Allen Ginsberg continues his Mind Mouth and Page lectures on William Carlos Williams
AG: …mindfulness, Oriental-style. You can see it already when I interjected the fifty or so haiku in the middle of (William Carlos) Williams’ short poems last time.
What I’ll do today, actually, is go through more Williams, one or two poems, a couple of poems by an Objectivist (quote-unquote) friend of his, Charles Reznikoff, and I had mentioned a specific story by Williams in “The Knife of the Times”. It’s called “The Knife of the Times”. Did anybody get to read that? Can you raise your hands? – so, ok, I’ve got it here in class, it’s very brief, three pages, so I’ll get into that.

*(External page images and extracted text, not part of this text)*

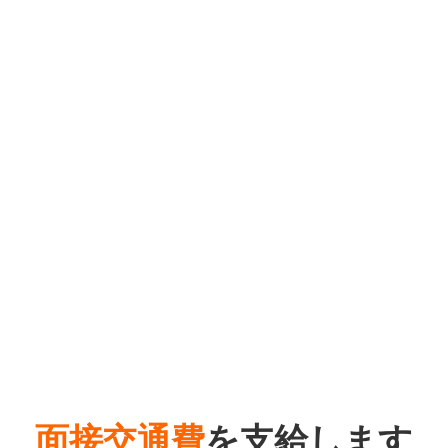
面接交通費
を支給します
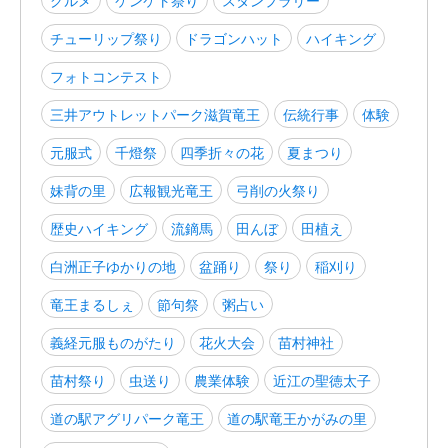
グルメ
ケンケト祭り
スタンプラリー
チューリップ祭り
ドラゴンハット
ハイキング
フォトコンテスト
三井アウトレットパーク滋賀竜王
伝統行事
体験
元服式
千燈祭
四季折々の花
夏まつり
妹背の里
広報観光竜王
弓削の火祭り
歴史ハイキング
流鏑馬
田んぼ
田植え
白洲正子ゆかりの地
盆踊り
祭り
稲刈り
竜王まるしぇ
節句祭
粥占い
義経元服ものがたり
花火大会
苗村神社
苗村祭り
虫送り
農業体験
近江の聖徳太子
道の駅アグリパーク竜王
道の駅竜王かがみの里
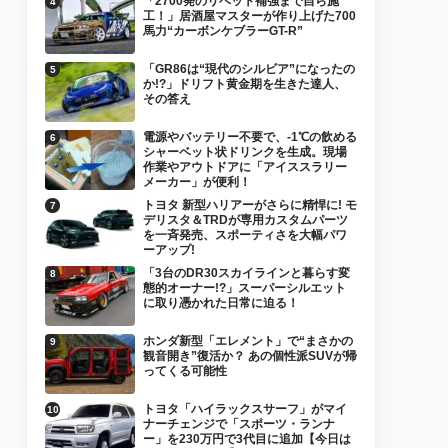
「2700発のリベット補強まで自ら施
工！」居酒屋マスターが作り上げた700
馬力“カーボンケブラーGT-R”
「GR86は“現代のシルビア”になったの
か!?」ドリフト黄金期を生きた達人、
その答え
電源やバッテリー不要で、-1℃の飲める
シャーベット状ドリンクを生成。現場
作業やアウトドアに「アイススラリー
メーカー」が便利！
トヨタ 新型ハリアーがさらに精悍に! モ
デリスタ＆TRDが専用カスタムパーツ
を一斉発売、スポーティさを大幅パワ
ーアップ!
「3台のDR30スカイラインと暮らす変
態的オーナー!?」スーパーシルエット
に取り憑かれた日常に迫る！
ホンダ新型「エレメント」で“まさかの
観音開き”復活か？ あの個性派SUVが帰
ってくる可能性
トヨタ「ハイラックスサーフ」がマイ
ナーチェンジで「スポーツ・ランナ
ー」を230万円で3代目に追加【今日は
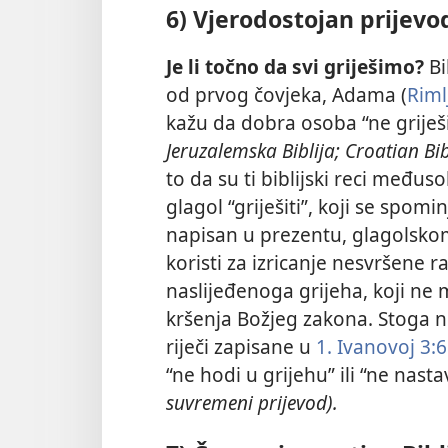
6) Vjerodostojan prijevod
Je li točno da svi griješimo?
Bib
od prvog čovjeka, Adama (
Riml
kažu da dobra osoba “ne griješi”,
Jeruzalemska Biblija; Croatian Bib
to da su ti biblijski reci međ
glagol “griješiti”, koji se spomi
napisan u prezentu, glagolsko
koristi za izricanje nesvršene r
naslijeđenoga grijeha, koji n
kršenja Božjeg zakona. Stoga ne
riječi zapisane u
1. Ivanovoj 3:6
“ne hodi u grijehu” ili “ne nastav
suvremeni prijevod).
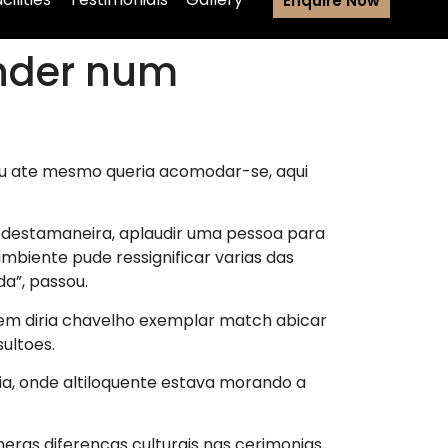
Enquire Now
nder num
 ou ate mesmo queria acomodar-se, aqui
destamaneira, aplaudir uma pessoa para
biente pude ressignificar varias das
a”, passou.
uem diria chavelho exemplar match abicar
ultoes.
dia, onde altiloquente estava morando a
ras diferencas culturais nas cerimonias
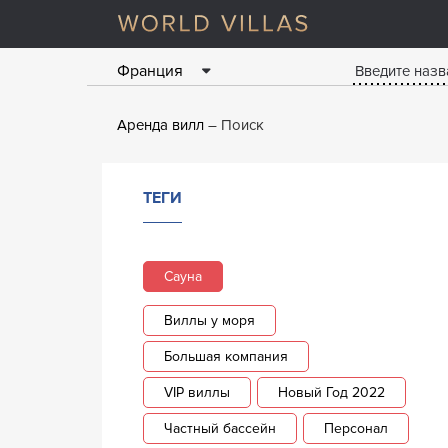
Франция
Аренда вилл
Поиск
ТЕГИ
Сауна
Виллы у моря
Большая компания
VIP виллы
Новый Год 2022
Частный бассейн
Персонал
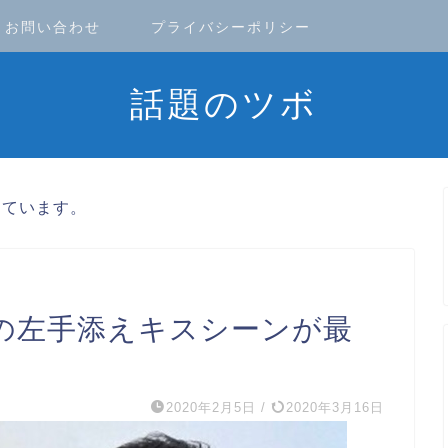
お問い合わせ
プライバシーポリシー
話題のツボ
しています。
の左手添えキスシーンが最
2020年2月5日
/
2020年3月16日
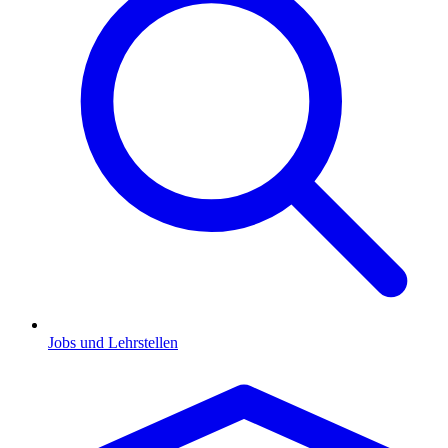
Jobs und Lehrstellen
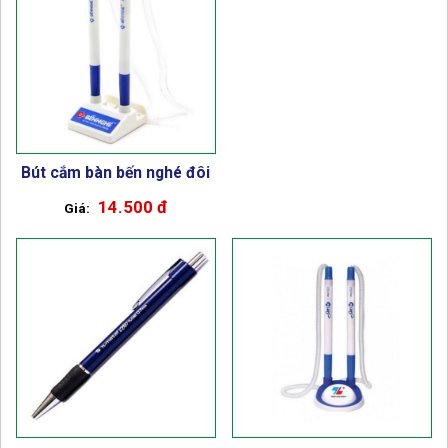
Bút cắm bàn bến nghé đôi
14.500 đ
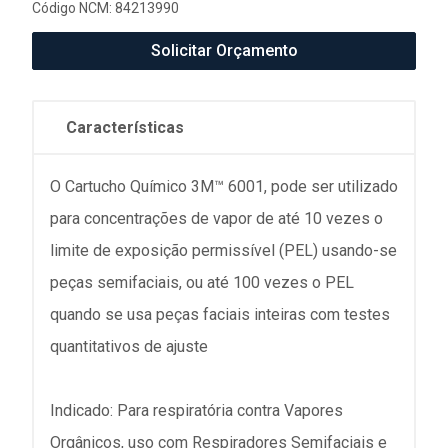
Código NCM: 84213990
Solicitar Orçamento
Características
O Cartucho Químico 3M™ 6001, pode ser utilizado
para concentrações de vapor de até 10 vezes o
limite de exposição permissível (PEL) usando-se
peças semifaciais, ou até 100 vezes o PEL
quando se usa peças faciais inteiras com testes
quantitativos de ajuste
Indicado: Para respiratória contra Vapores
Orgânicos, uso com Respiradores Semifaciais e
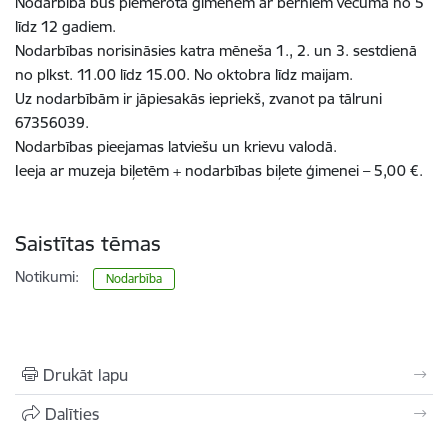
Nodarbība būs piemērota ģimenēm ar bērniem vecumā no 5
līdz 12 gadiem.
Nodarbības norisināsies katra mēneša 1., 2. un 3. sestdienā
no plkst. 11.00 līdz 15.00. No oktobra līdz maijam.
Uz nodarbībām ir jāpiesakās iepriekš, zvanot pa tālruni
67356039.
Nodarbības pieejamas latviešu un krievu valodā.
Ieeja ar muzeja biļetēm + nodarbības biļete ģimenei – 5,00 €.
Saistītas tēmas
Notikumi:
Nodarbība
Drukāt lapu
Dalīties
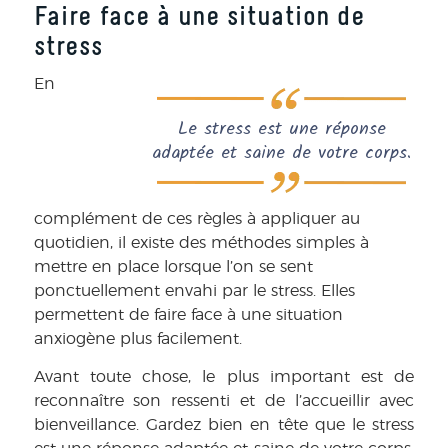
Faire face à une situation de
stress
En
Le stress est une réponse
adaptée et saine de votre corps.
complément de ces règles à appliquer au
quotidien, il existe des méthodes simples à
mettre en place lorsque l’on se sent
ponctuellement envahi par le stress. Elles
permettent de faire face à une situation
anxiogène plus facilement.
Avant toute chose, le plus important est de
reconnaître son ressenti et de l’accueillir avec
bienveillance. Gardez bien en tête que le stress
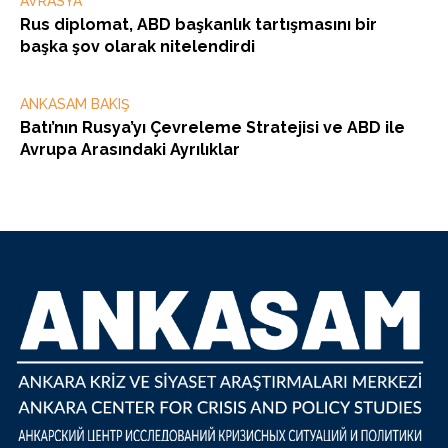
AVRASYA
Rus diplomat, ABD başkanlık tartışmasını bir
başka şov olarak nitelendirdi
ANKASAM BAKIŞ
Batı’nın Rusya’yı Çevreleme Stratejisi ve ABD ile
Avrupa Arasındaki Ayrılıklar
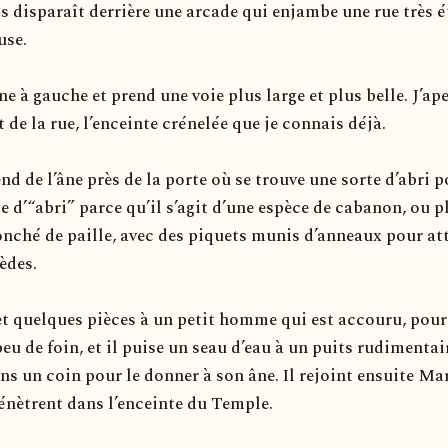
s disparaît derrière une arcade qui enjambe une rue très é
use.
e à gauche et prend une voie plus large et plus belle. J’ape
 de la rue, l’enceinte crénelée que je connais déjà.
d de l’âne près de la porte où se trouve une sorte d’abri p
le d’“abri” parce qu’il s’agit d’une espèce de cabanon, ou p
onché de paille, avec des piquets munis d’anneaux pour at
èdes.
t quelques pièces à un petit homme qui est accouru, pour
eu de foin, et il puise un seau d’eau à un puits rudimentai
ns un coin pour le donner à son âne. Il rejoint ensuite Mar
énètrent dans l’enceinte du Temple.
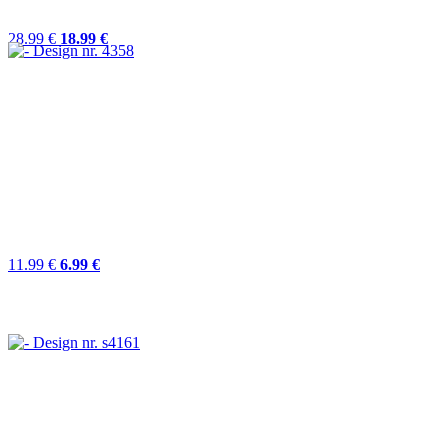
28.99 €
18.99 €
11.99 €
6.99 €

So (first) “January Morning”. Williams went out on a walk..and, I’ll find my place in a moment.. one moment
Student: It’s (page) 162
AG: 162? Is that where we began. He calls it a “suite”. There’s still some effort to keep track of his forms – as if it were, like, a legitimate European somewhat-musical form – a suite. There’s a kind of naivete in that. [Allen reads Williams’ “January Morning”] -“I’ve discovered that most of/ the beauties of travel are due to/ the strange hours we keep to see them”…”Well, you know how/ the young girls run giggling/ on Park Avenue after dark/ when they ought to be home in bed?/ Well,/ that’s the way it is with me somehow.” – Well, that’s a perfect example of what was proposed earlier in this class, and proposed upstairs in the Great Lecture Hall, as “mindfulness”. In other words, the same practices are useful. The same place is being watched outside of your head, or, if you include your thoughts, inside your head, as well. But you’re watching your thoughts, you’re not getting lost in them, (or) getting dreary and wound-up and sentimental and involved in the movie of your own mind. You’re watching the movie of your mind and taking down a few notes on the scenes.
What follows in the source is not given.